Ik begin bij de motie op stuk nr. 2 van de heer Van Dijck over de
incassokosten bij verkeersboetes. Die moet ik ontraden, want die heeft
geen dekking.
De voorzitter:
De motie op stuk nr. 2 wordt ontraden. De motie op stuk nr. 3.
Minister Heinen:
De motie op stuk nr. 3 van de heer Van Dijck is ook ongedekt en wordt
daarom ontraden.
De voorzitter:
De motie op stuk nr. 3 wordt ontraden.
Minister Heinen:
Over de motie op stuk nr. 4 ga ik niet, want daar gaat DNB over, dus die
wordt ook ontraden.
De voorzitter:
De motie op stuk nr. 4 wordt ontraden.
Minister Heinen:
Dan de motie op stuk nr. 5 van de heer Flach. Ik wil de heer Flach
eigenlijk vragen om de motie aan te houden, want ik wil 'm doorgeleiden
naar de minister van IenW, zodat hij de motie kan appreciëren. Het gaat
om een motie voor de begrotingsbehandeling, dus we hebben nog even. De
heer Flach is niet in de zaal. Dan is het oordeel "ontijdig", denk ik.
Kan ik dat oordeel geven? Anders moet ik 'm ontraden, maar dat vind ik
zonde, want op zich snap ik deze wel, maar eigenlijk is de appreciatie
aan de minister van IenW. Maar de heer Flach is niet in de zaal.
De voorzitter:
Dan houden we het bij de appreciatie "ontijdig". De heer Flach kan er
wellicht nog bij u op terugkomen, maar we gaan morgen stemmen, dus dan
moet hij heel veel tempo maken. Vooralsnog krijgt de motie de
appreciatie "ontijdig". Dan kunnen we door naar de motie op stuk nr.
6.
Minister Heinen:
Ik ben bijna klaar, dus meneer Flach heeft nog even tijd om van de wc af
te komen en hierop te reageren.
De motie op stuk nr. 6 is van de heer Dijk. Daarin wordt verzocht om 30
miljoen uit het Klimaatfonds in te zetten om … Die motie moet ik
ontraden.

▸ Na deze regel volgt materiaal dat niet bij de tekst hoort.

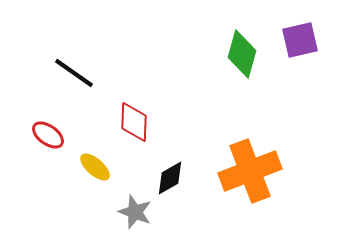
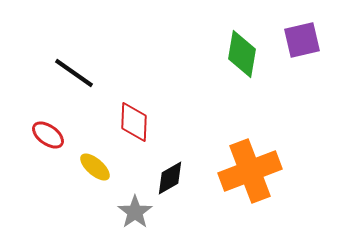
purple square: moved 2 px right
green diamond: rotated 6 degrees counterclockwise
gray star: rotated 16 degrees clockwise
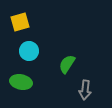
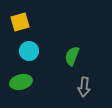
green semicircle: moved 5 px right, 8 px up; rotated 12 degrees counterclockwise
green ellipse: rotated 25 degrees counterclockwise
gray arrow: moved 1 px left, 3 px up
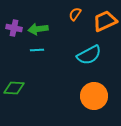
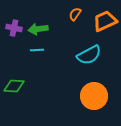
green diamond: moved 2 px up
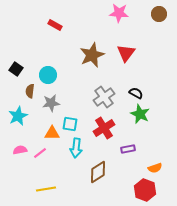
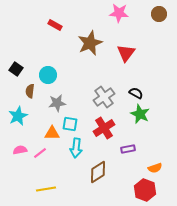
brown star: moved 2 px left, 12 px up
gray star: moved 6 px right
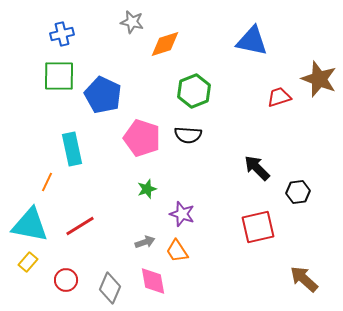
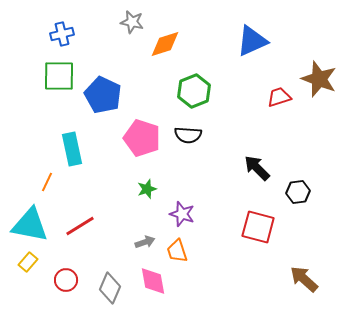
blue triangle: rotated 36 degrees counterclockwise
red square: rotated 28 degrees clockwise
orange trapezoid: rotated 15 degrees clockwise
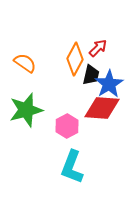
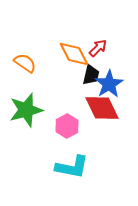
orange diamond: moved 1 px left, 5 px up; rotated 56 degrees counterclockwise
red diamond: rotated 60 degrees clockwise
cyan L-shape: rotated 100 degrees counterclockwise
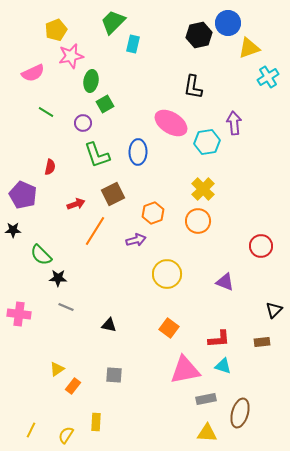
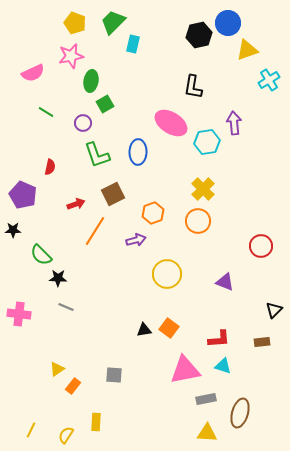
yellow pentagon at (56, 30): moved 19 px right, 7 px up; rotated 30 degrees counterclockwise
yellow triangle at (249, 48): moved 2 px left, 2 px down
cyan cross at (268, 77): moved 1 px right, 3 px down
black triangle at (109, 325): moved 35 px right, 5 px down; rotated 21 degrees counterclockwise
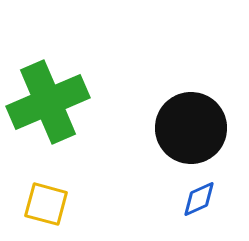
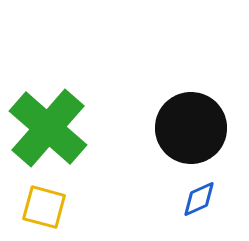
green cross: moved 26 px down; rotated 26 degrees counterclockwise
yellow square: moved 2 px left, 3 px down
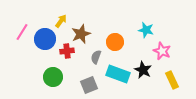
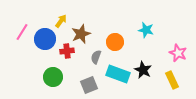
pink star: moved 16 px right, 2 px down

De middelen uit het Klimaatfonds zijn natuurlijk voor andere
doeleinden bestemd. Bovendien zijn het incidentele middelen. Vanuit die
optiek moet ik de motie, hoewel die uiteraard sympathiek is,
ontraden.
De voorzitter:
De motie op stuk nr. 6 wordt ontraden. De heer Flach heeft overigens
aangegeven dat hij een ander debat had. We kunnen ons niet opsplitsen in
deze Kamer. Ik denk dus dat zijn medewerker meeluistert.
Minister Heinen:
Nee, het was een flauw grapje. Ik weet hoe hard er ook gewerkt wordt,
zeker bij de SGP-fractie. Zij nemen hun werk zeer serieus.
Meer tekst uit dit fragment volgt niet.